Krynica: Wypadł z ciągnika, przejechały po nim dwie przyczepy. 63-latek zginął na miejscu
11:26 06-08-2015
Do zdarzenia doszło w środę w miejscowości Krynica w powiecie krasnostawskim. 63-latek kierujący ciągnikiem, nagle wypadł z niego i dostał się pod koła przyczep, ciągniętych przez ciągnik.

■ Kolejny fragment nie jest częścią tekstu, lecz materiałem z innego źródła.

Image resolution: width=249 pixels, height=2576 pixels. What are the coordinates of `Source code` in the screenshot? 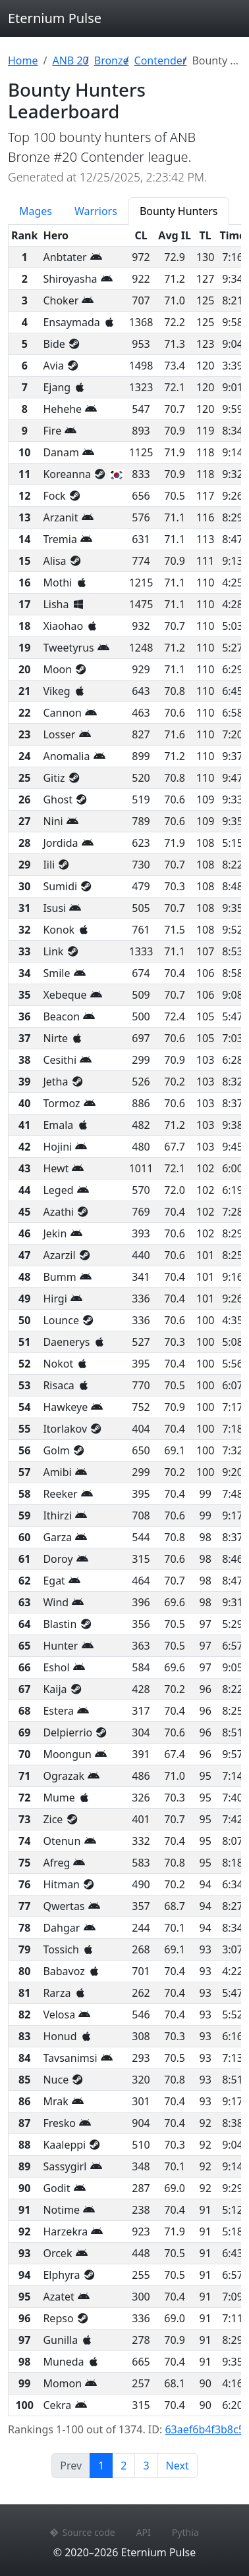 It's located at (82, 2532).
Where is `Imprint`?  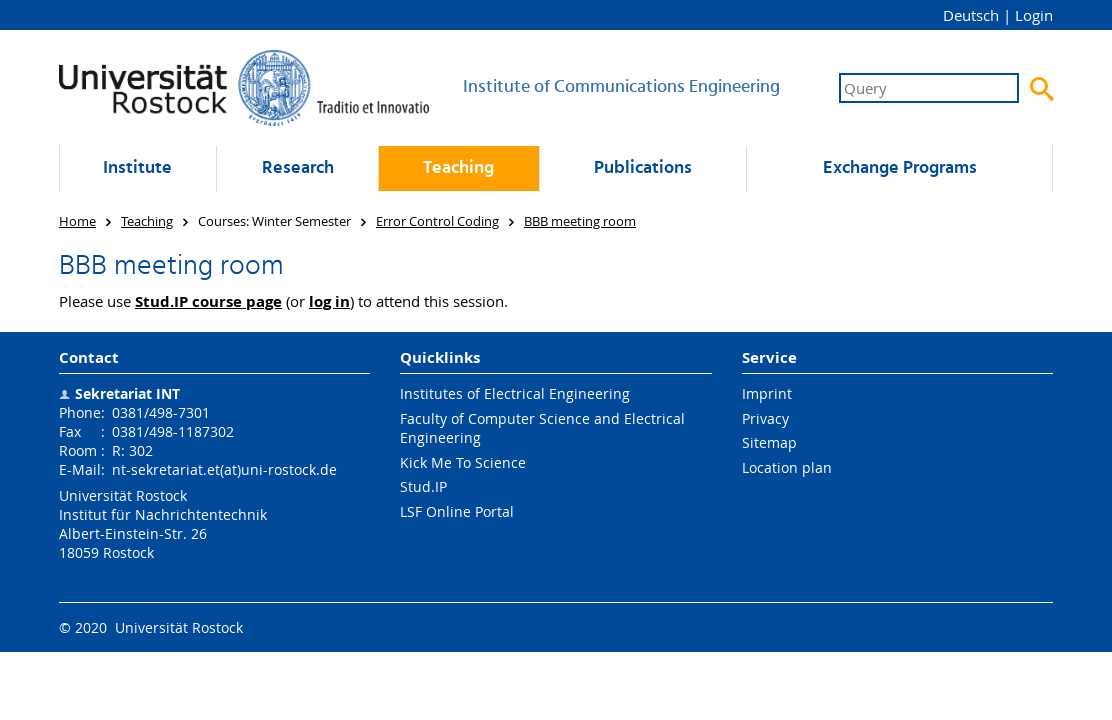 Imprint is located at coordinates (767, 393).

Na miejscu interweniowało pogotowie ratunkowe, straż pożarna i policja. Jak wstępnie ustalono, mężczyzna wyjechał z posesji ciągnikiem rolniczym z podczepionymi przyczepami. W pewnym momencie, w nieustalonych okolicznościach, 63-latek wypadł z kabiny wprost pod przyczepy i został przez nie przejechany.
Na miejscu interweniował śmigłowiec Lotniczego Pogotowia Ratunkowego. Niestety pomimo prowadzonej reanimacji nie udało się uratować poszkodowanego.
Krasnostawscy policjanci ustalają dokładne okoliczności wypadku.
2015-08-06 11:16:22
(fot. Policja Krasnystaw)
Łykał coś?
Myślę, że najpierw to po nim sam ciągnik przejechał… Oczywista myśl o przyczynie nasuwa się sama, ale nie uprzedzajmy faktów, jak mawia Wołoszański…
Sugerujesz nietrzeżwość a następnie nie chcesz uprzedzać faktów. Wpis genialny. A nie przyszło ci do głowy,że przy panujących upałach u 63-latka mogła wysiąść pikawica? Idż pospacerować na słońcu, jak padniesz w krzaki, inny geniusz napisze ” zapewne się naje ł „
Jesteś straszny Mickey’u – tu śmierć człowieka, a ty publikujesz instrukcję obsługi krzaków???
Com ja złego napisał? O krzakach?! To na pewno do mnie?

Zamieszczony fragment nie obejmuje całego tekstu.